Look through the entries below and extract exactly the lines from the one containing "Depuis le 01/04/2024, certains" through the one containing "Les pièges fréquents: franchises, plafonds, justif", ends included.

─── Information ───

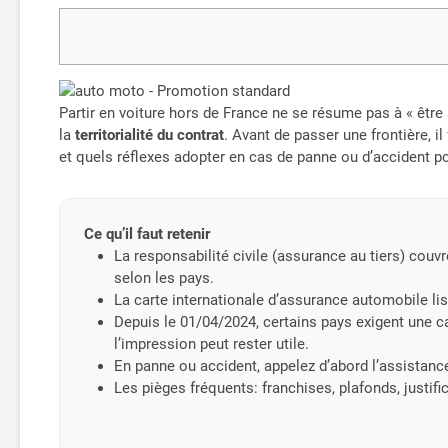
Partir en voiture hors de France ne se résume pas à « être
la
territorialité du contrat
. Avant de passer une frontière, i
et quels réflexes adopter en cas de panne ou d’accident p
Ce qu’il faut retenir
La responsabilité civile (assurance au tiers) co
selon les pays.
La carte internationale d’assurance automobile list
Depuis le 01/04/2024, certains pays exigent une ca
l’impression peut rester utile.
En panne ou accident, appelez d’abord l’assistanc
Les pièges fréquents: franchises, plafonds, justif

───
─── Information ───

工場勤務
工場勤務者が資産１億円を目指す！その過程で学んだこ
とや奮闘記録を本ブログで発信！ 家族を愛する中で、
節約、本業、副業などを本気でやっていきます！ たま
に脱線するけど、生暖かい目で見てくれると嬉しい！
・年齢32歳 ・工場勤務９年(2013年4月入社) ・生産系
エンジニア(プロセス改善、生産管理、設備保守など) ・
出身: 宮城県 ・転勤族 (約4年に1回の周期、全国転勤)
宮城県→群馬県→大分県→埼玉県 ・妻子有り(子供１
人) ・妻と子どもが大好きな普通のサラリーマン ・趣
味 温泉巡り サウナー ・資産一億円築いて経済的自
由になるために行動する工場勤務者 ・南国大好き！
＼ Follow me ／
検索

───
─── Information ───

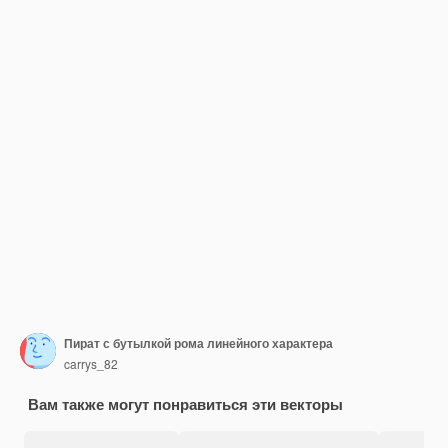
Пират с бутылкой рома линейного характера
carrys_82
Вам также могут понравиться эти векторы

───

- **Answer section**:
Depuis le 01/04/2024, certains pays exigent une ca
l’impression peut rester utile.
En panne ou accident, appelez d’abord l’assistanc
Les pièges fréquents: franchises, plafonds, justif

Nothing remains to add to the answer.